I think an important addition is that they’ve been doing it for 70 years now. The 80s era Porsche’s are known as widow makers. It’s not that Porsche didn’t have this problem, it’s that they found the solution to the problem decades ago because they’re the only ones who continually try to make it work.
Don't ask Subaru about the 40s either.
From planes flown by kamikazes to cars driven by lesbians is certainly a strange redemption arc
While we're at it, let's not ask Ford about that time period either.
Ford motor co wasn’t supplying the axis powers even if Ford the person may have wanted too.
True
To add to this, a friend who was a manager at a huge Porsche dealership for about 12 years mentioned that when the Cayman came out, he talked to some of the guys in Germany as part of the staff training who said that during early testing they did actually experiment with a 911 engine in the cayman which was just objectively a better car (better balance due to mid engine) which obviously wasn't allowed because the 911 is the center piece of Porsche as a company. They probably have an internal policy that the 911 always has to have the best stats, or at least each trim level of the 911 and 718.
They can't change the 911 because of the heritage design, but they also probably accept that it is not the absolute most optimal package. I actually don't hate that fact, though, because the whole point of a Porsche is the unique design and how you can get into anything from a 356 to a modern 911, and they all have a similar feel (which is rare these days as cars optimize away their character).
And now you can get the Cayman GT4 RS with the 911 GT3 engine in it.
I'd still take the GT3 RS any day, personally.
Note that boxer engines and flat engines are different. The difference is in how each piston connects to the crank. In a boxer, each piston has its own crankpin. Porsche does not use boxer engines.
"Boxer" describes the movement of the cylinders, firing towards each other like two boxer's punches moving past each other in parallel. Each pair of opposed piston moves inwards and outwards at the same time.
Here's an article from Top Speed magazine titled "Why Porche Stuck with the Boxer 6."

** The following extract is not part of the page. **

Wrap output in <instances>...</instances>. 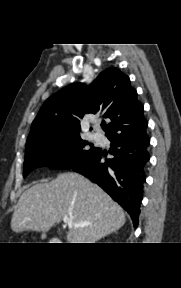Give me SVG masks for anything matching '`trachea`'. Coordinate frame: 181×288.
<instances>
[{"mask_svg":"<svg viewBox=\"0 0 181 288\" xmlns=\"http://www.w3.org/2000/svg\"><path fill=\"white\" fill-rule=\"evenodd\" d=\"M102 126L105 127L106 125H105V124H102Z\"/></svg>","mask_w":181,"mask_h":288,"instance_id":"1","label":"trachea"}]
</instances>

Here's a quote from an Super Street magazine: "Flat engines like Subaru’s Boxer are nothing new. The design, which gives the finger to inline and V-type engines and instead incorporates horizontally opposed banks of pistons, was patented in 1896 and has since been implemented by Volkswagen, Porsche, and most notably, Subaru. The Boxer layout, which positions its cylinders in two banks—180-degrees apart from one another and on each side of the crankshaft—has been used on everything from commercial airplanes to bikes like Honda’s early Goldwings to cars as modest as Volkswagen’s Beetle and as shameless as Porsche’s 911 Turbo, with cylinder arrangements featuring as many as 12 pistons. In the 1960s, Subaru fully adopted the Boxer design, which today remains the company’s exclusive engine configuration."
Here's an article from autoevolution.com
A simple Google search will give you the answer. The difference is not in the piston config. The difference is as I stated above.